Warning: This review is more than a little mean.
I’ve mentioned Henry Jenkin’s introduction to Interfictions 2 once already. In it he makes an excellent point about genre: when we read genre fiction, we want it to conform somewhat to our expectations of the genre — but we also want it to somewhat confound our expectations to provide some measure of novelty (“It never happened quite that way before”). My biggest problem with The Gates is that I found precious little novelty in it. I’m not sure I’ve read another novel in which themes of the implications of modern experimental high-energy physics on the existence of elemental evil are juxtaposed with a plot about a plucky lad and his plucky dog who must foil a demonic invasion- — but virtually every individual element of this book seemed so familiar I still had the nagging sense I’d already read it.
Another major problem I have with The Gates is that the previous times I encountered its individual components, they were better. Connolly has a penchant, for instance, for writing longish clumps of unattributed humorous dialogue that recalls (among others) Terry Pratchett and Donald Westlake. But Pratchett and Westlake are much funnier. Connolly seems to be striving for punnish name-based humor and an outlandishly omniscient narrative point of view in the mode of Pratchett or Douglas Adams — but locales like “666 Crowley Road” strike me as goofy, not funny. I can forgive Samuel Johnson (the plucky lad) having a pooch named Boswell — blame for that bit of cutsie-poo could be laid at Samuel’s parents’ feet — but giving a present-day researcher at CERN the surname Planck just seems baffling.
My last big problem with The Gates is that it felt sloppily constructed to the point of insulting its audience. It bumps along its rollercoaster track of conflicts and resolutions without the slightest regard as to whether it all makes any sense. Members of Connolly’s demonic horde are invincible when he needs to notch up the body count, but otherwise generally susceptible to any random utensil that comes to hand.

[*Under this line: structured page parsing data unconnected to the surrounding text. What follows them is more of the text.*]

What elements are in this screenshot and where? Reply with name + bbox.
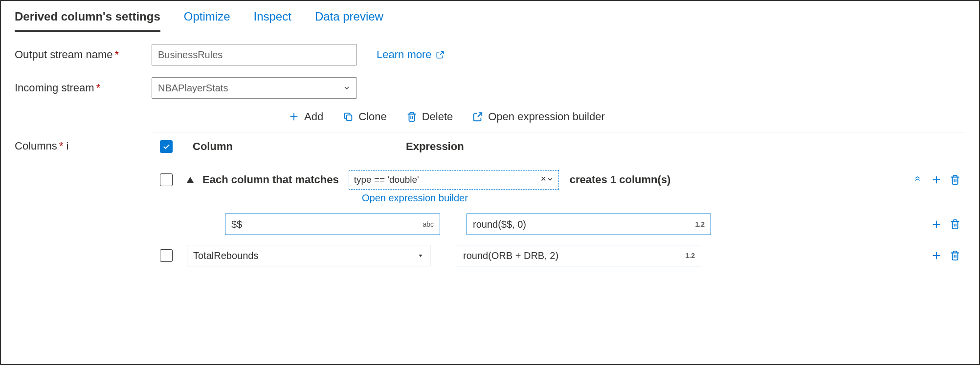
column-name-select[interactable]: TotalRebounds	[187, 245, 430, 266]
tabs: Derived column's settings Optimize Inspe…	[1, 1, 979, 32]
add-button[interactable]: Add	[289, 110, 323, 123]
pattern-prefix-label: Each column that matches	[202, 173, 339, 186]
row-checkbox[interactable]	[160, 173, 173, 186]
add-row-button[interactable]	[931, 250, 942, 261]
chevron-down-icon	[343, 84, 351, 92]
add-row-button[interactable]	[931, 219, 942, 230]
caret-down-icon	[417, 252, 424, 259]
column-pattern-row: Each column that matches type == 'double…	[152, 161, 965, 193]
delete-button[interactable]: Delete	[406, 110, 453, 123]
column-name-expression-input[interactable]: $$ abc	[225, 214, 440, 235]
collapse-chevron-icon[interactable]	[912, 175, 923, 184]
tab-data-preview[interactable]: Data preview	[315, 10, 383, 32]
tab-inspect[interactable]: Inspect	[253, 10, 291, 32]
open-expression-builder-link[interactable]: Open expression builder	[362, 193, 965, 209]
row-checkbox[interactable]	[160, 249, 173, 262]
incoming-stream-select[interactable]: NBAPlayerStats	[152, 77, 357, 99]
open-expression-builder-button[interactable]: Open expression builder	[472, 110, 604, 123]
delete-row-button[interactable]	[950, 174, 960, 185]
trash-icon	[406, 111, 417, 122]
tab-derived-column-settings[interactable]: Derived column's settings	[15, 10, 160, 32]
clone-button[interactable]: Clone	[343, 110, 386, 123]
column-row: TotalRebounds round(ORB + DRB, 2) 1.2	[152, 240, 965, 271]
info-icon[interactable]: i	[67, 140, 69, 152]
learn-more-link[interactable]: Learn more	[377, 48, 445, 61]
clear-dropdown-icon[interactable]	[540, 175, 554, 184]
delete-row-button[interactable]	[950, 250, 960, 261]
table-header-expression: Expression	[406, 140, 965, 153]
external-link-icon	[436, 50, 445, 59]
delete-row-button[interactable]	[950, 219, 960, 230]
columns-table: Column Expression Each column that match…	[152, 132, 965, 271]
select-all-checkbox[interactable]	[160, 140, 173, 153]
value-expression-input[interactable]: round(ORB + DRB, 2) 1.2	[457, 245, 701, 266]
pattern-mapping-row: $$ abc round($$, 0) 1.2	[152, 209, 965, 240]
pattern-condition-input[interactable]: type == 'double'	[349, 170, 559, 190]
output-stream-name-input[interactable]: BusinessRules	[152, 44, 357, 65]
copy-icon	[343, 111, 354, 122]
checkmark-icon	[162, 142, 171, 151]
value-expression-input[interactable]: round($$, 0) 1.2	[467, 214, 711, 235]
table-header-column: Column	[193, 140, 398, 153]
tab-optimize[interactable]: Optimize	[184, 10, 230, 32]
expand-triangle-icon[interactable]	[187, 177, 194, 183]
add-row-button[interactable]	[931, 174, 942, 185]
plus-icon	[289, 111, 299, 122]
external-link-icon	[472, 111, 483, 122]
incoming-stream-label: Incoming stream*	[15, 82, 152, 94]
columns-label: Columns* i	[15, 110, 152, 152]
output-stream-name-label: Output stream name*	[15, 48, 152, 61]
svg-rect-0	[346, 115, 352, 120]
pattern-suffix-label: creates 1 column(s)	[570, 173, 671, 186]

I think I would have been disappointed by this book even if I’d encountered it when I was fourteen.
In an odd twist, the thing I enjoyed best about The Gates is that it references the universe’s reaction to the Large Hadron Collider, and I read it while stories about papers published (by Bech Nielsen of the Niels Bohr Institute in Copenhagen and Masao Ninomiya of the Yukawa Institute for Theoretical Physics in Kyoto, Japan) asserting more-or-less that the universe is sabotaging the LHC in order to maintain its own integrity were making their way into the popular press.
needs more demons? More demons wouldn’t really help.